ReportsNeuroscience

Midbrain dopamine neurons control judgment of time

See allHide authors and affiliations

Science  09 Dec 2016:
Vol. 354, Issue 6317, pp. 1273-1277
DOI: 10.1126/science.aah5234

Time is a subjective experience

Time, like space, is one of the fundamental dimensions of all our experiences. However, organisms do not work like clocks, and our judgment about the passage of time is variable, depending on circumstances. Soares et al. systematically investigated midbrain dopaminergic neurons during timing behavior in mice (see the Perspective by Simen and Matell). When measuring and manipulating mouse activity, the authors observed that dopaminergic neurons controlled temporal judgments on a time scale of seconds.

Science, this issue p. 1273; see also p. 1231

Abstract

Our sense of time is far from constant. For instance, time flies when we are having fun, and it slows to a trickle when we are bored. Midbrain dopamine neurons have been implicated in variable time estimation. However, a direct link between signals carried by dopamine neurons and temporal judgments is lacking. We measured and manipulated the activity of dopamine neurons as mice judged the duration of time intervals. We found that pharmacogenetic suppression of dopamine neurons decreased behavioral sensitivity to time and that dopamine neurons encoded information about trial-to-trial variability in time estimates. Last, we found that transient activation or inhibition of dopamine neurons was sufficient to slow down or speed up time estimation, respectively. Dopamine neuron activity thus reflects and can directly control the judgment of time.

Our ability to accurately estimate and reproduce time intervals is variable and depends on many factors, including motivation (1), attention (2), sensory change (3), novelty (4), and emotions (5). In addition, several neurological and neuropsychiatric disorders (69) are accompanied by changes in timing behavior. Midbrain dopamine (DA) neurons are implicated in many of the psychological factors (10) and disorders (6, 8, 11) associated with changes in time estimation.

Midbrain DA neurons also encode reward prediction errors (RPEs) (1215), an important teaching signal in reinforcement learning (16). Phasic DA responses to reward-predicting cues reflect the magnitude of (17, 18), probability of (19), and expected time delay until the reward (20, 21). When expectation varies over time, DA neuron responses are smaller at times when rewards and reward-predicting cues are more expected (21, 22), indicating that DA neurons receive temporal information. Manipulations of the DAergic system by pharmacological (23) or genetic (24) approaches disrupt timing behavior, suggesting that DA neurons may directly modulate timing. However, the data from pharmacological and genetic manipulations are inconsistent: In some cases, DA seems to speed up timekeeping (23, 25), and in others, DA seems to slow down or not affect timekeeping (26, 27).

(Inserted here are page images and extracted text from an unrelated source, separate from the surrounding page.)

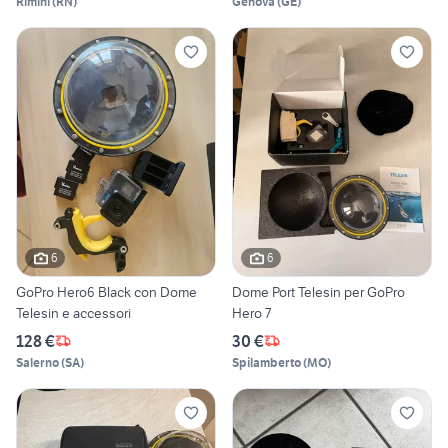
Rimini
(
RN
)
Genova
(
GE
)
6
6
GoPro Hero6 Black con Dome
Dome Port Telesin per GoPro
Telesin e accessori
Hero 7
128 €
30 €
Salerno
(
SA
)
Spilamberto
(
MO
)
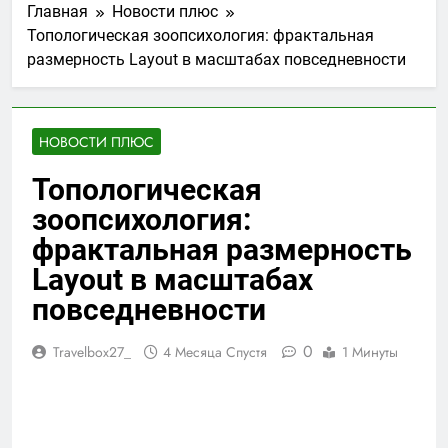
Главная
Новости плюс
Топологическая зоопсихология: фрактальная
размерность Layout в масштабах повседневности
НОВОСТИ ПЛЮС
Топологическая
зоопсихология:
фрактальная размерность
Layout в масштабах
повседневности
0
Travelbox27_
4 Месяца Спустя
1 Минуты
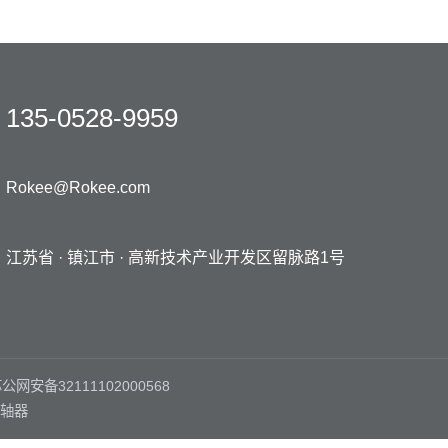
135-0528-9959
Rokee@Rokee.com
江苏省 · 镇江市 ·
高新技术产业开发区留脉路1号
公网安备32111102000568
轴器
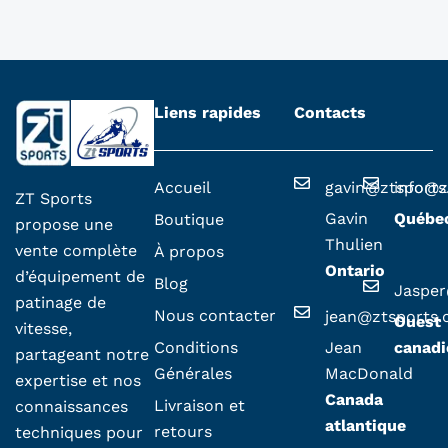
Liens rapides
Contacts
Accueil
gavin@ztsport
info@z
ZT Sports
Gavin
Québe
Boutique
propose une
Thulien
vente complète
À propos
Ontario
d’équipement de
Blog
Jaspe
patinage de
Nous contacter
jean@ztsports
Ouest
vitesse,
Conditions
Jean
canadi
partageant notre
Générales
MacDonald
expertise et nos
Canada
Livraison et
connaissances
atlantique
retours
techniques pour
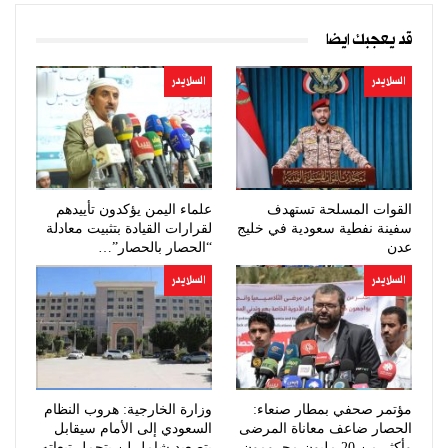
قد يعجبك ايضا
السلايدر
السلايدر
القوات المسلحة تستهدف
علماء اليمن يؤكدون تأييدهم
سفينة نفطية سعودية في خليج
لقرارات القيادة بتثبيت معادلة
عدن
“الحصار بالحصار”…
السلايدر
السلايدر
مؤتمر صحفي بمطار صنعاء:
وزارة الخارجية: هروب النظام
الحصار ضاعف معاناة المرضى
السعودي إلى الأمام سيقابل
وأكثر من 20 مليون محرومون
بتصعيد شامل لن يتحمل تبعاته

To determine (i) what signals are encoded by midbrain DA neurons during timing behavior and (ii) how DA neurons contribute to variability in temporal judgments, we measured and manipulated the activity of DA neurons in mice as they performed categorical decisions about duration (28). We first trained mice to perform a temporal discrimination task (Fig. 1A, left). Mice initiated trials at a central nose port, immediately triggering the delivery of two identical tones separated by a variable delay. Mice reported the delay between tones as shorter or longer than 1.5 s at one of two lateral nose ports for water reward. Incorrect choices were not rewarded. Performance was nearly perfect for the easiest intervals but more variable for intervals near 1.5 s (the boundary between the “short” and “long” categories) and was well described by a sigmoid psychometric function (Fig. 1A, middle).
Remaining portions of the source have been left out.